Institutional demand for XRP via ETF products is growing. A fourth consecutive week of inflows would be rare for the altcoin market. Large funds track these streaks alongside on-chain data, and the current cluster of confirmations puts XRP on their radar.
Whale Flows Turn Positive for First Time Since Early 2026
CryptoQuant data showed the 90-day moving average of large-wallet flows in the XRP Ledger network crossed above zero. For most of early 2026, the metric sat in negative territory. Negative readings mean large addresses were net sellers or were moving tokens to exchange accounts ahead of sales.
Whale flows are not a direct forecasting tool. The metric tracks net token movement to and from large addresses. Positive values mean whales are receiving more than they send to exchanges.
But that behavior shapes the real market. When big holders shift to accumulation, sell-side pressure eases, and any incoming buying interest meets less resistance. Retail traders react to price; whales help set it.
The previous time whale flows turned positive coincided with XRP's May-July 2025 rally, when the token posted one of the strongest gains among top altcoins that quarter. The current reversal mirrors the same transition from distribution to accumulation. All three data sources point in the same direction.
Technical Target: $1.87-$1.89 by June
On the weekly chart, the XRP/USD pair has been trading inside a falling wedge for two years. Both trendlines slope downward and gradually converge. In April 2026, price bounced off the lower boundary and returned to the middle of the pattern. A bounce from the lower line raises the odds of testing the upper boundary.
The breakout target is the $1.87-$1.89 zone. That level aligns with the 50-week EMA and the 0.5 Fibonacci retracement. From current levels near $1.43, that is about 30% higher. The technical timeline points to June 2026. Two separate methods confirming the same zone adds weight to the target.
XRP is already up more than 30% over the past three months. The asset has shown it can move in that kind of range. The technical setup describes structure, not a guaranteed outcome.
One more point. The $1.87-$1.89 zone overlaps with a heavy resistance area from 2024, where a large volume of trades occurred. It is not just a mathematical level, but a price region where the market has made decisions before.
Three Risks That Could Break the Setup
The main technical risk is clear. A decisive close below the wedge's lower trendline would invalidate the bullish case.

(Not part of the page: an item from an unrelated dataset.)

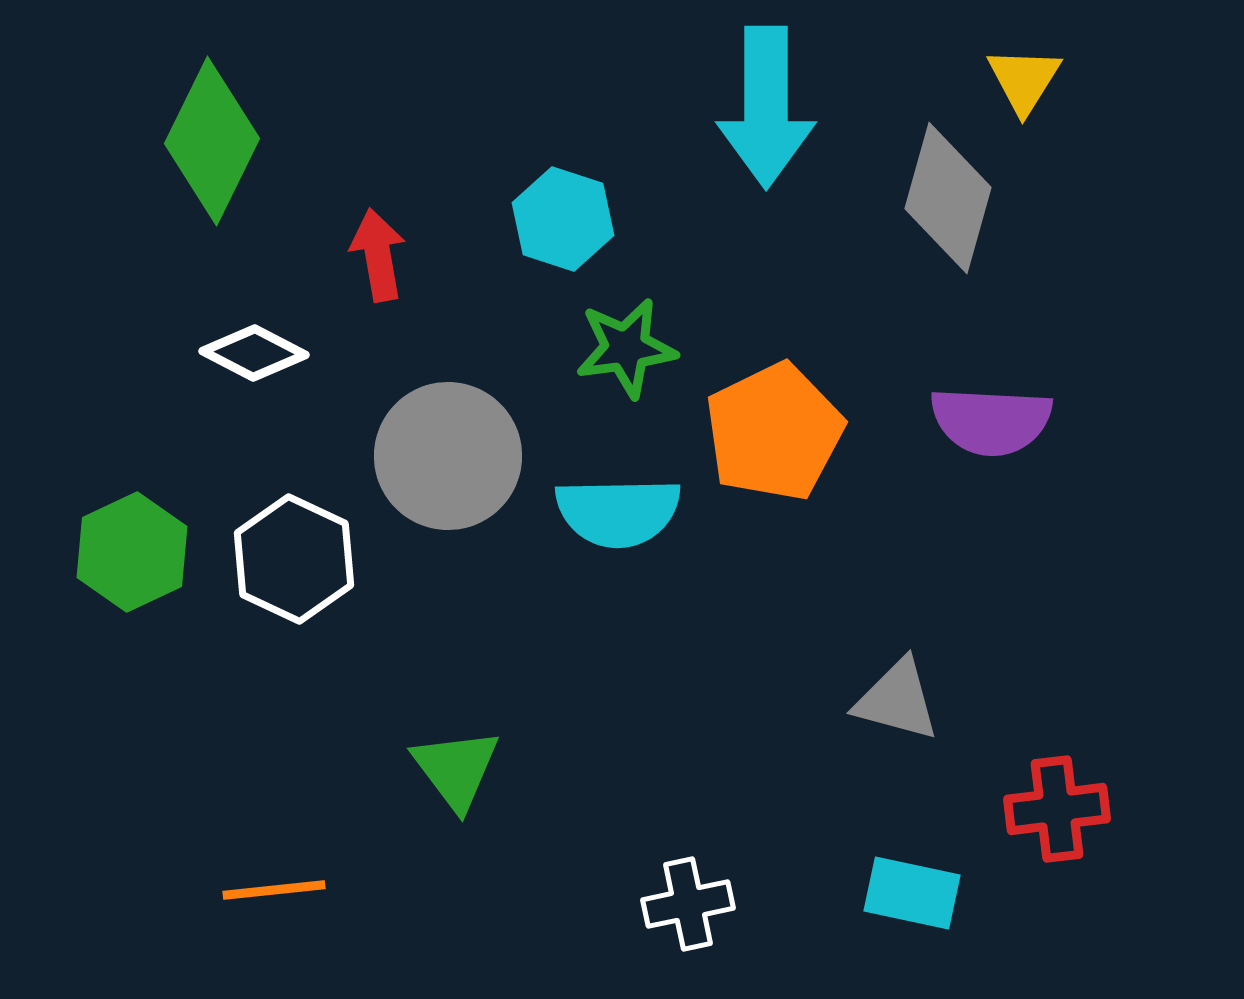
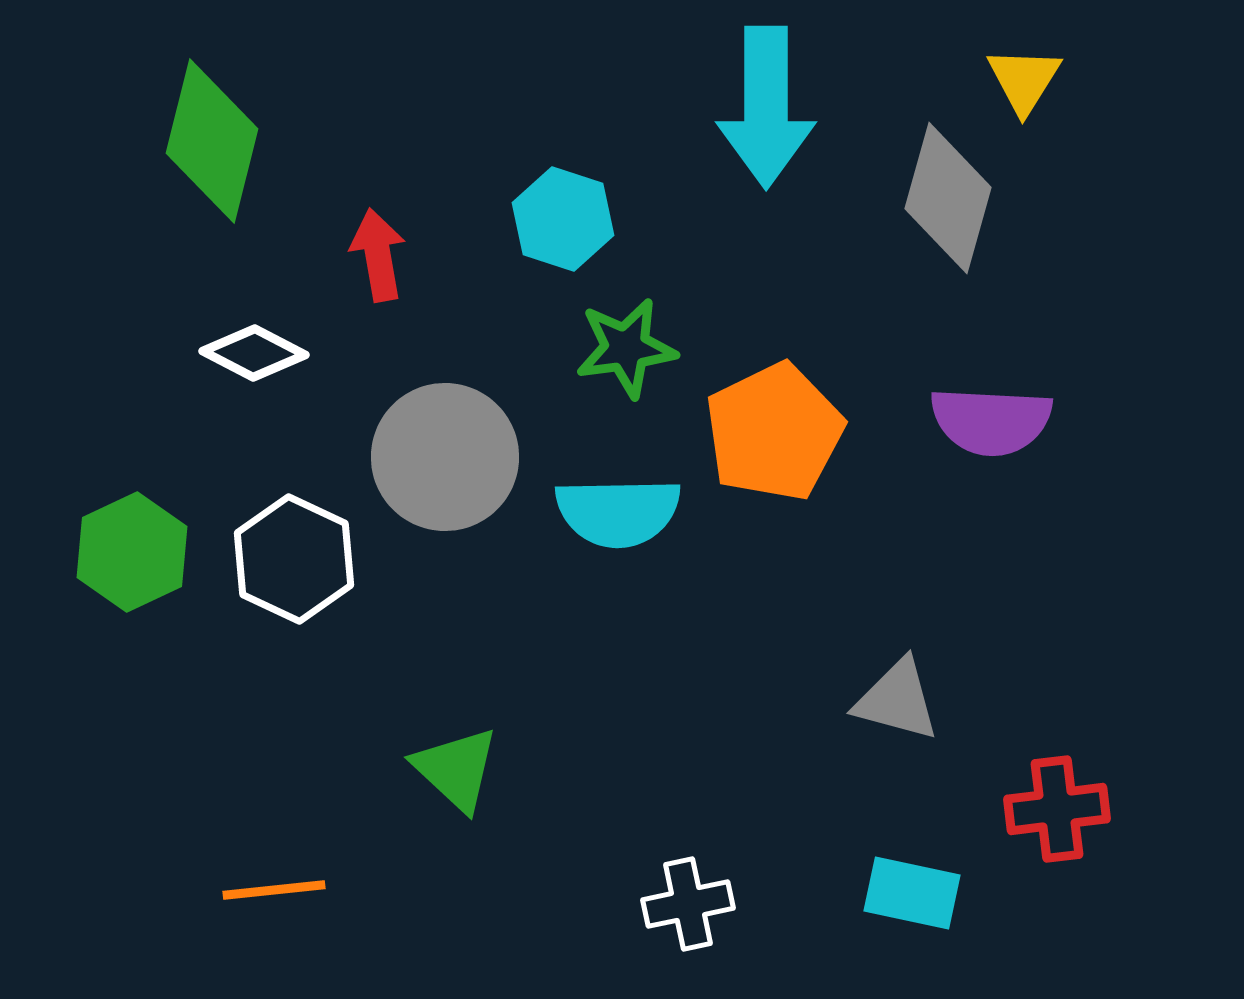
green diamond: rotated 12 degrees counterclockwise
gray circle: moved 3 px left, 1 px down
green triangle: rotated 10 degrees counterclockwise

The next support sits at $0.98, which aligns with the wedge apex and the 0.786 Fibonacci level. That is roughly 31% below current prices.
- Bitcoin correlation. If the leading cryptocurrency drops below $70,000, XRP will likely follow the broader market regardless of on-chain signals
- ETF data is still young. Three weeks of inflows is not enough to confirm a durable trend change
- Exchange outflows are not always accumulation. Some volume may go to OTC desks for large off-exchange trades without leaving a public trail
- Regulatory backdrop: the Ripple vs. SEC case is closed, but broader pressure on the US altcoin market has not fully eased
Three signals rarely align without the market eventually reacting. If Bitcoin holds above key support and ETF inflows continue into a fourth week, XRP has real technical room to make a run at $1.87-$1.89. But the setup needs confirmation. Without a close above the wedge's upper trendline, all these signals remain just potential.